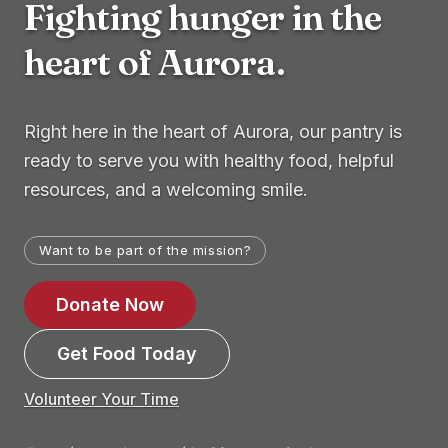
Fighting hunger in the
heart of Aurora.
Right here in the heart of Aurora, our pantry is
ready to serve you with healthy food, helpful
resources, and a welcoming smile.
Want to be part of the mission?
Donate Now
Get Food Today
Volunteer Your Time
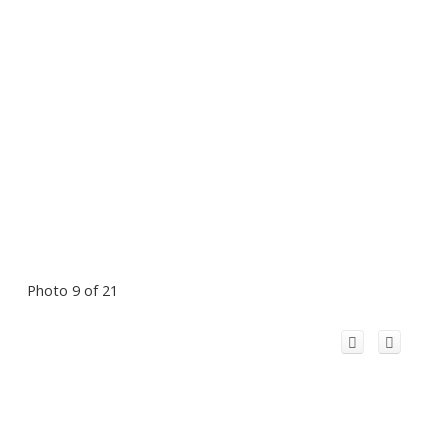
Photo 9 of 21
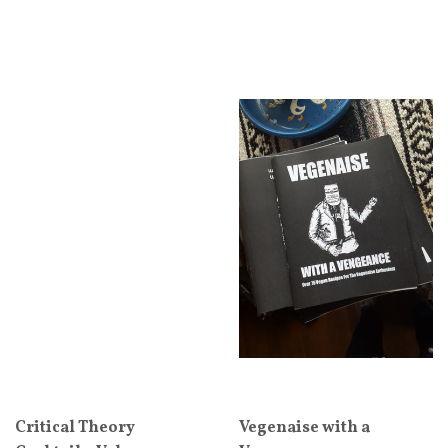
Critical Theory
Vegenaise with a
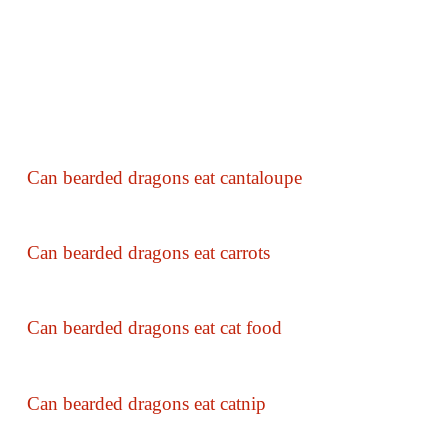
Can bearded dragons eat cantaloupe
Can bearded dragons eat carrots
Can bearded dragons eat cat food
Can bearded dragons eat catnip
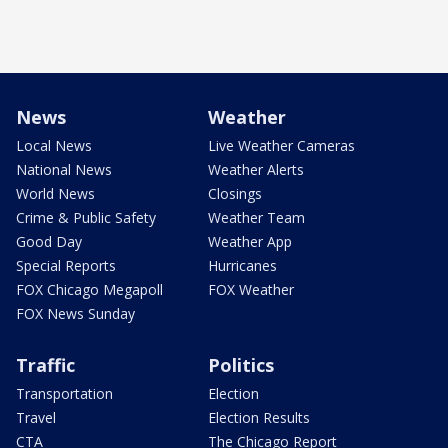
News
Weather
Local News
Live Weather Cameras
National News
Weather Alerts
World News
Closings
Crime & Public Safety
Weather Team
Good Day
Weather App
Special Reports
Hurricanes
FOX Chicago Megapoll
FOX Weather
FOX News Sunday
Traffic
Politics
Transportation
Election
Travel
Election Results
CTA
The Chicago Report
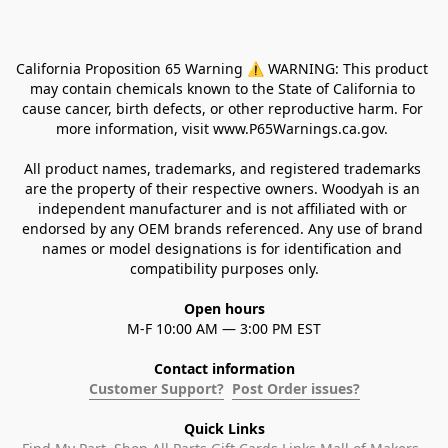
California Proposition 65 Warning ⚠ WARNING: This product 
may contain chemicals known to the State of California to 
cause cancer, birth defects, or other reproductive harm. For 
more information, visit www.P65Warnings.ca.gov. 
All product names, trademarks, and registered trademarks 
are the property of their respective owners. Woodyah is an 
independent manufacturer and is not affiliated with or 
endorsed by any OEM brands referenced. Any use of brand 
names or model designations is for identification and 
compatibility purposes only.
Open hours
M-F 10:00 AM — 3:00 PM EST
Contact information
Customer Support?
Post Order issues?
Quick Links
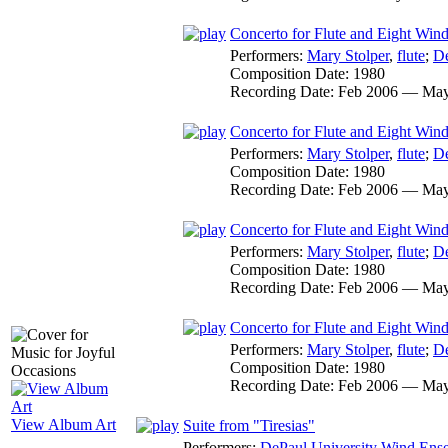
Concerto for Flute and Eight Wind 
Performers:
Mary Stolper
,
flute
;
De
Composition Date:
1980
Recording Date:
Feb 2006 — May
Concerto for Flute and Eight Wind 
Performers:
Mary Stolper
,
flute
;
De
Composition Date:
1980
Recording Date:
Feb 2006 — May
Concerto for Flute and Eight Wind
Performers:
Mary Stolper
,
flute
;
De
Composition Date:
1980
Recording Date:
Feb 2006 — May
Concerto for Flute and Eight Wind
Performers:
Mary Stolper
,
flute
;
De
Composition Date:
1980
Recording Date:
Feb 2006 — May
View Album Art
Suite from "Tiresias"
Performers:
DePaul University Wind Ens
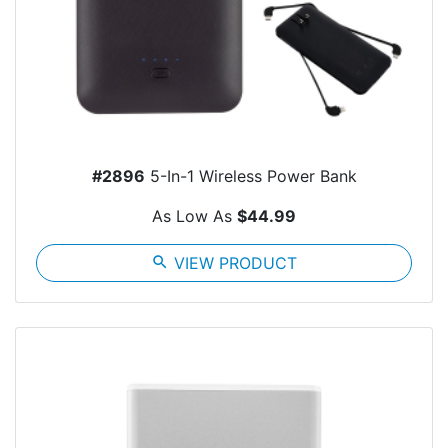
#2896
5-In-1 Wireless Power Bank
As Low As
$44.99
search
VIEW PRODUCT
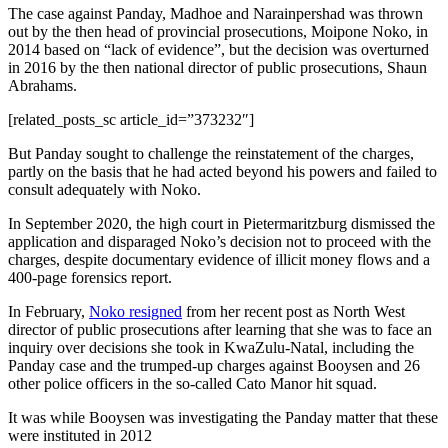
The case against Panday, Madhoe and Narainpershad was thrown
out by the then head of provincial prosecutions, Moipone Noko, in
2014 based on “lack of evidence”, but the decision was overturned
in 2016 by the then national director of public prosecutions, Shaun
Abrahams.
[related_posts_sc article_id=”373232″]
But Panday sought to challenge the reinstatement of the charges,
partly on the basis that he had acted beyond his powers and failed to
consult adequately with Noko.
In September 2020, the high court in Pietermaritzburg dismissed the
application and disparaged Noko’s decision not to proceed with the
charges, despite documentary evidence of illicit money flows and a
400-page forensics report.
In February,
Noko resigned
from her recent post as North West
director of public prosecutions after learning that she was to face an
inquiry over decisions she took in KwaZulu-Natal, including the
Panday case and the trumped-up charges against Booysen and 26
other police officers in the so-called Cato Manor hit squad.
It was while Booysen was investigating the Panday matter that these
were instituted in 2012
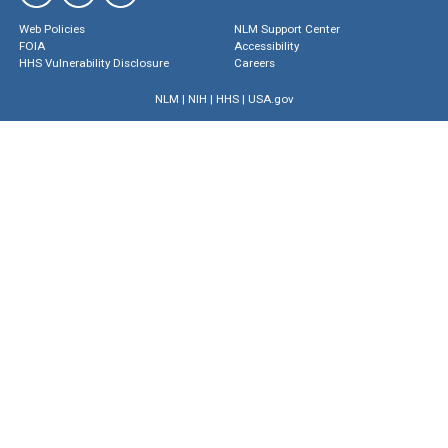
Web Policies
NLM Support Center
FOIA
Accessibility
HHS Vulnerability Disclosure
Careers
NLM
|
NIH
|
HHS
|
USA.gov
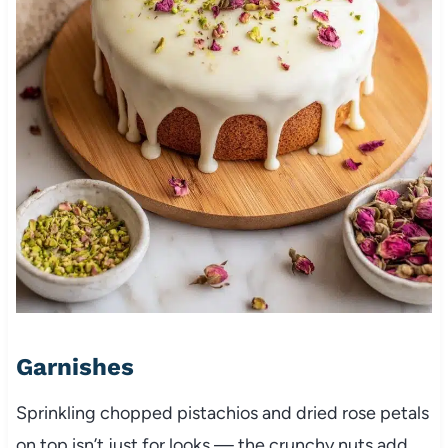
Garnishes
Sprinkling chopped pistachios and dried rose petals
on top isn’t just for looks — the crunchy nuts add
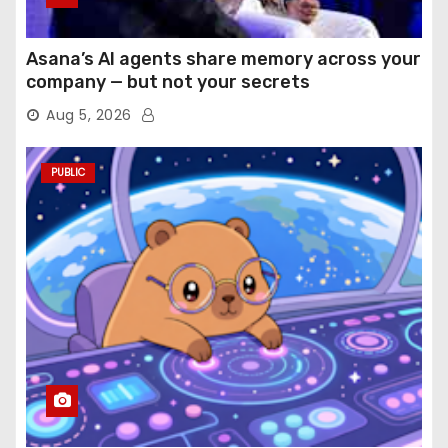
Asana’s AI agents share memory across your
company — but not your secrets
Aug 5, 2026
PUBLIC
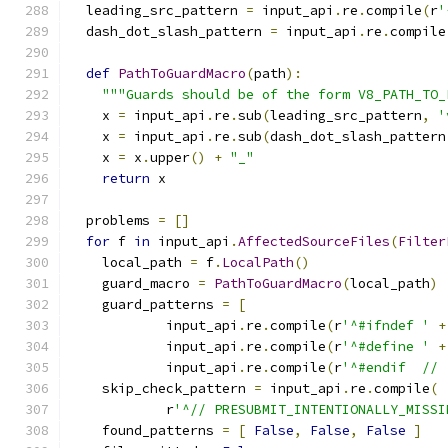
  leading_src_pattern 
=
 input_api
.
re
.
compile
(
r
'
  dash_dot_slash_pattern 
=
 input_api
.
re
.
compile
def
PathToGuardMacro
(
path
):
"""Guards should be of the form V8_PATH_TO_
    x 
=
 input_api
.
re
.
sub
(
leading_src_pattern
,
'
    x 
=
 input_api
.
re
.
sub
(
dash_dot_slash_pattern
    x 
=
 x
.
upper
()
+
"_"
return
 x
  problems 
=
[]
for
 f 
in
 input_api
.
AffectedSourceFiles
(
Filter
    local_path 
=
 f
.
LocalPath
()
    guard_macro 
=
PathToGuardMacro
(
local_path
)
    guard_patterns 
=
[
            input_api
.
re
.
compile
(
r
'^#ifndef '
+
            input_api
.
re
.
compile
(
r
'^#define '
+
            input_api
.
re
.
compile
(
r
'^#endif  // 
    skip_check_pattern 
=
 input_api
.
re
.
compile
(
            r
'^// PRESUBMIT_INTENTIONALLY_MISSI
    found_patterns 
=
[
False
,
False
,
False
]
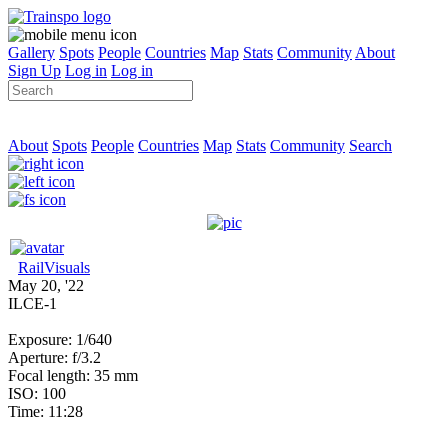
Gallery
Spots
People
Countries
Map
Stats
Community
About
Sign Up
Log in
Log in
About
Spots
People
Countries
Map
Stats
Community
Search
RailVisuals
May 20, '22
ILCE-1
Exposure: 1/640
Aperture: f/3.2
Focal length: 35 mm
ISO: 100
Time: 11:28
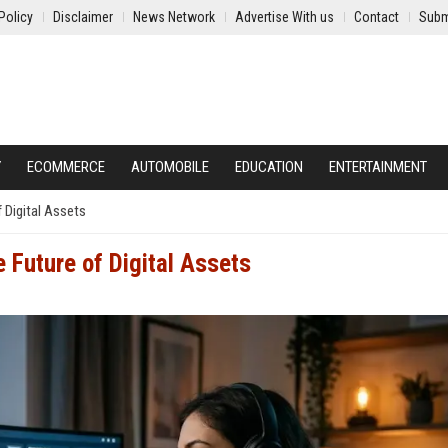
Policy
Disclaimer
News Network
Advertise With us
Contact
Subm
Y
ECOMMERCE
AUTOMOBILE
EDUCATION
ENTERTAINMENT
f Digital Assets
e Future of Digital Assets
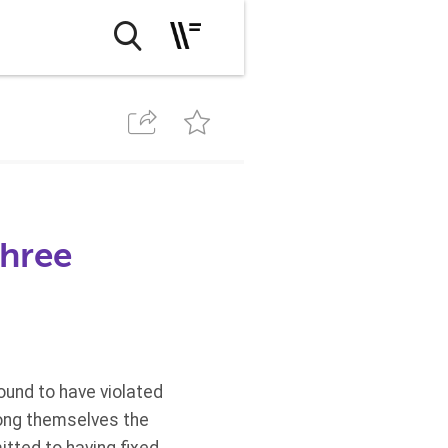
three
ound to have violated
mong themselves the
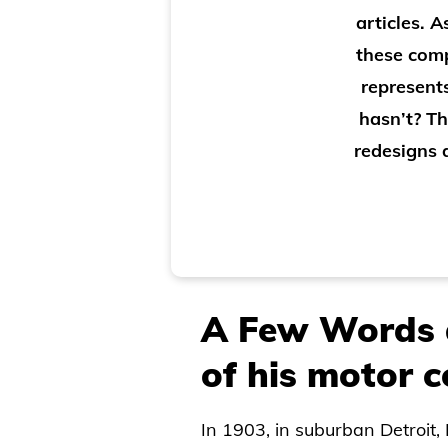
articles. 
these comp
represent
hasn’t? T
redesigns d
A Few Words 
of his motor
In 1903, in suburban Detroit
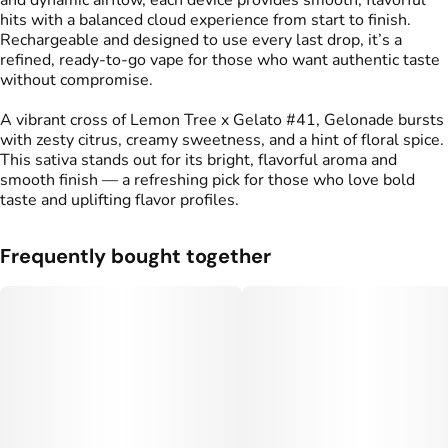
and dynamic airflow, each device provides smooth, flavorful
#
Live Resin Vape
hits with a balanced cloud experience from start to finish.
Rechargeable and designed to use every last drop, it’s a
refined, ready-to-go vape for those who want authentic taste
without compromise.
A vibrant cross of Lemon Tree x Gelato #41, Gelonade bursts
with zesty citrus, creamy sweetness, and a hint of floral spice.
This sativa stands out for its bright, flavorful aroma and
smooth finish — a refreshing pick for those who love bold
taste and uplifting flavor profiles.
Frequently bought together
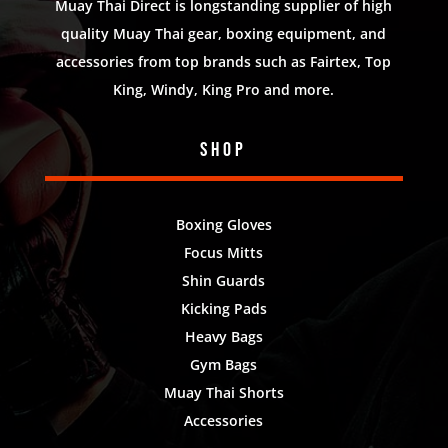
Muay Thai Direct is longstanding supplier of high
quality Muay Thai gear, boxing equipment, and
accessories from top brands such as Fairtex, Top
King, Windy, King Pro and more.
Shop
Boxing Gloves
Focus Mitts
Shin Guards
Kicking Pads
Heavy Bags
Gym Bags
Muay Thai Shorts
Accessories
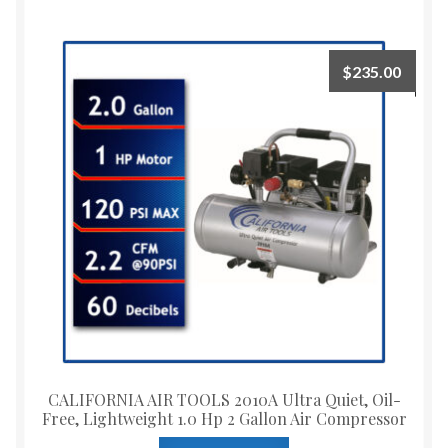
$
235.00
CALIFORNIA AIR TOOLS 2010A Ultra Quiet, Oil-
Free, Lightweight 1.0 Hp 2 Gallon Air Compressor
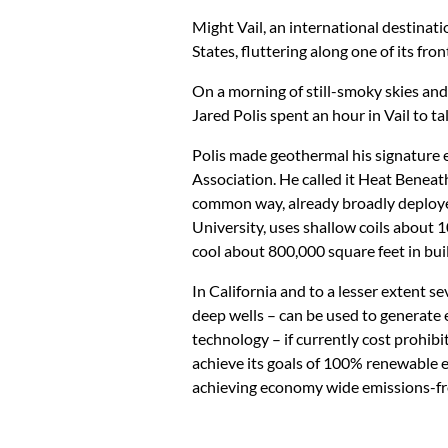
Might Vail, an international destinatio
States, fluttering along one of its f
On a morning of still-smoky skies and
Jared Polis spent an hour in Vail to t
Polis made geothermal his signature e
Association. He called it Heat Beneat
common way, already broadly deploy
University, uses shallow coils about
cool about 800,000 square feet in bui
In California and to a lesser extent
deep wells – can be used to generate 
technology – if currently cost prohibi
achieve its goals of 100% renewable el
achieving economy wide emissions-fr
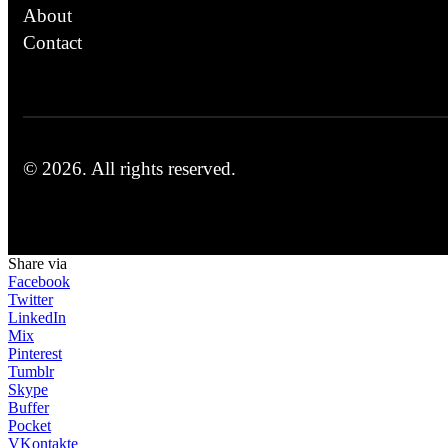
About
Contact
© 2026.
All rights reserved.
Share via
Facebook
Twitter
LinkedIn
Mix
Pinterest
Tumblr
Skype
Buffer
Pocket
VKontakte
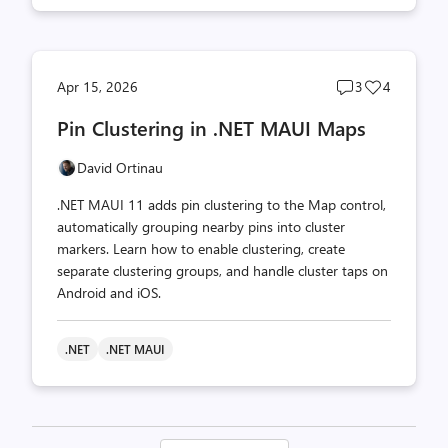
Post
Post
Apr 15, 2026
3
4
comments
likes
Pin Clustering in .NET MAUI Maps
count
count
David Ortinau
.NET MAUI 11 adds pin clustering to the Map control,
automatically grouping nearby pins into cluster
markers. Learn how to enable clustering, create
separate clustering groups, and handle cluster taps on
Android and iOS.
.NET
.NET MAUI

::::::

→ **About this task**:
Top to bottom, retype the listing exactly but drop every picture.

→ **Worked solution**:
Fighting hunger in the
heart of Aurora.
Right here in the heart of Aurora, our pantry is
ready to serve you with healthy food, helpful
resources, and a welcoming smile.
Want to be part of the mission?
Donate Now
Get Food Today
Volunteer Your Time
Photo 9 of 21
Critical Theory
Vegenaise with a
Can bearded dragons eat cantaloupe
Can bearded dragons eat carrots
Can bearded dragons eat cat food
Can bearded dragons eat catnip
News
Weather
Local News
Live Weather Cameras
National News
Weather Alerts
World News
Closings
Crime & Public Safety
Weather Team
Good Day
Weather App
Special Reports
Hurricanes
FOX Chicago Megapoll
FOX Weather
FOX News Sunday
Traffic
Politics
Transportation
Election
Travel
Election Results
CTA
The Chicago Report
California Proposition 65 Warning ⚠ WARNING: This product 
may contain chemicals known to the State of California to 
cause cancer, birth defects, or other reproductive harm. For 
more information, visit www.P65Warnings.ca.gov. 
All product names, trademarks, and registered trademarks 
are the property of their respective owners. Woodyah is an 
independent manufacturer and is not affiliated with or 
endorsed by any OEM brands referenced. Any use of brand 
names or model designations is for identification and 
compatibility purposes only.
Open hours
M-F 10:00 AM — 3:00 PM EST
Contact information
Customer Support?
Post Order issues?
Quick Links
Concerto for Flute and Eight Wind 
Performers:
Mary Stolper
,
flute
;
De
Composition Date:
1980
Recording Date:
Feb 2006 — May
Concerto for Flute and Eight Wind 
Performers:
Mary Stolper
,
flute
;
De
Composition Date:
1980
Recording Date:
Feb 2006 — May
Concerto for Flute and Eight Wind
Performers:
Mary Stolper
,
flute
;
De
Composition Date:
1980
Recording Date:
Feb 2006 — May
Concerto for Flute and Eight Wind
Performers:
Mary Stolper
,
flute
;
De
Composition Date:
1980
Recording Date:
Feb 2006 — May
View Album Art
Suite from "Tiresias"
Performers:
DePaul University Wind Ens
#2896
5-In-1 Wireless Power Bank
As Low As
$44.99
search
VIEW PRODUCT
The case against Panday, Madhoe and Narainpershad was thrown
out by the then head of provincial prosecutions, Moipone Noko, in
2014 based on “lack of evidence”, but the decision was overturned
in 2016 by the then national director of public prosecutions, Shaun
Abrahams.
[related_posts_sc article_id=”373232″]
But Panday sought to challenge the reinstatement of the charges,
partly on the basis that he had acted beyond his powers and failed to
consult adequately with Noko.
In September 2020, the high court in Pietermaritzburg dismissed the
application and disparaged Noko’s decision not to proceed with the
charges, despite documentary evidence of illicit money flows and a
400-page forensics report.
In February,
Noko resigned
from her recent post as North West
director of public prosecutions after learning that she was to face an
inquiry over decisions she took in KwaZulu-Natal, including the
Panday case and the trumped-up charges against Booysen and 26
other police officers in the so-called Cato Manor hit squad.
It was while Booysen was investigating the Panday matter that these
were instituted in 2012
Web Policies
NLM Support Center
FOIA
Accessibility
HHS Vulnerability Disclosure
Careers
NLM
|
NIH
|
HHS
|
USA.gov
Garnishes
Sprinkling chopped pistachios and dried rose petals
on top isn’t just for looks — the crunchy nuts add
Asana’s AI agents share memory across your
company — but not your secrets
Aug 5, 2026
PUBLIC
  leading_src_pattern 
=
 input_api
.
re
.
compile
(
r
'
  dash_dot_slash_pattern 
=
 input_api
.
re
.
compile
def
PathToGuardMacro
(
path
):
"""Guards should be of the form V8_PATH_TO_
    x 
=
 input_api
.
re
.
sub
(
leading_src_pattern
,
'
    x 
=
 input_api
.
re
.
sub
(
dash_dot_slash_pattern
    x 
=
 x
.
upper
()
+
"_"
return
 x
  problems 
=
[]
for
 f 
in
 input_api
.
AffectedSourceFiles
(
Filter
    local_path 
=
 f
.
LocalPath
()
    guard_macro 
=
PathToGuardMacro
(
local_path
)
    guard_patterns 
=
[
            input_api
.
re
.
compile
(
r
'^#ifndef '
+
            input_api
.
re
.
compile
(
r
'^#define '
+
            input_api
.
re
.
compile
(
r
'^#endif  // 
    skip_check_pattern 
=
 input_api
.
re
.
compile
(
            r
'^// PRESUBMIT_INTENTIONALLY_MISSI
    found_patterns 
=
[
False
,
False
,
False
]
Gallery
Spots
People
Countries
Map
Stats
Community
About
Sign Up
Log in
Log in
About
Spots
People
Countries
Map
Stats
Community
Search
RailVisuals
May 20, '22
ILCE-1
Exposure: 1/640
Aperture: f/3.2
Focal length: 35 mm
ISO: 100
Time: 11:28
Policy
Disclaimer
News Network
Advertise With us
Contact
Subm
Y
ECOMMERCE
AUTOMOBILE
EDUCATION
ENTERTAINMENT
f Digital Assets
e Future of Digital Assets
three
ound to have violated
mong themselves the
articles. 
these comp
represent
hasn’t? T
redesigns d
A Few Words 
of his motor
In 1903, in suburban Detroit
and dynamic airflow, each device provides smooth, flavorful
#
Live Resin Vape
hits with a balanced cloud experience from start to finish.
Rechargeable and designed to use every last drop, it’s a
refined, ready-to-go vape for those who want authentic taste
without compromise.
A vibrant cross of Lemon Tree x Gelato #41, Gelonade bursts
with zesty citrus, creamy sweetness, and a hint of floral spice.
This sativa stands out for its bright, flavorful aroma and
smooth finish — a refreshing pick for those who love bold
taste and uplifting flavor profiles.
Frequently bought together
Muay Thai Direct is longstanding supplier of high
quality Muay Thai gear, boxing equipment, and
accessories from top brands such as Fairtex, Top
King, Windy, King Pro and more.
Shop
Boxing Gloves
Focus Mitts
Shin Guards
Kicking Pads
Heavy Bags
Gym Bags
Muay Thai Shorts
Accessories
$
235.00
CALIFORNIA AIR TOOLS 2010A Ultra Quiet, Oil-
Free, Lightweight 1.0 Hp 2 Gallon Air Compressor
Might Vail, an international destinatio
States, fluttering along one of its f
On a morning of still-smoky skies and
Jared Polis spent an hour in Vail to t
Polis made geothermal his signature e
Association. He called it Heat Beneat
common way, already broadly deploy
University, uses shallow coils about
cool about 800,000 square feet in bui
In California and to a lesser extent
deep wells – can be used to generate 
technology – if currently cost prohibi
achieve its goals of 100% renewable el
achieving economy wide emissions-fr
About
Contact
© 2026.
All rights reserved.
Share via
Facebook
Twitter
LinkedIn
Mix
Pinterest
Tumblr
Skype
Buffer
Pocket
VKontakte
Post
Post
Apr 15, 2026
3
4
comments
likes
Pin Clustering in .NET MAUI Maps
count
count
David Ortinau
.NET MAUI 11 adds pin clustering to the Map control,
automatically grouping nearby pins into cluster
markers. Learn how to enable clustering, create
separate clustering groups, and handle cluster taps on
Android and iOS.
.NET
.NET MAUI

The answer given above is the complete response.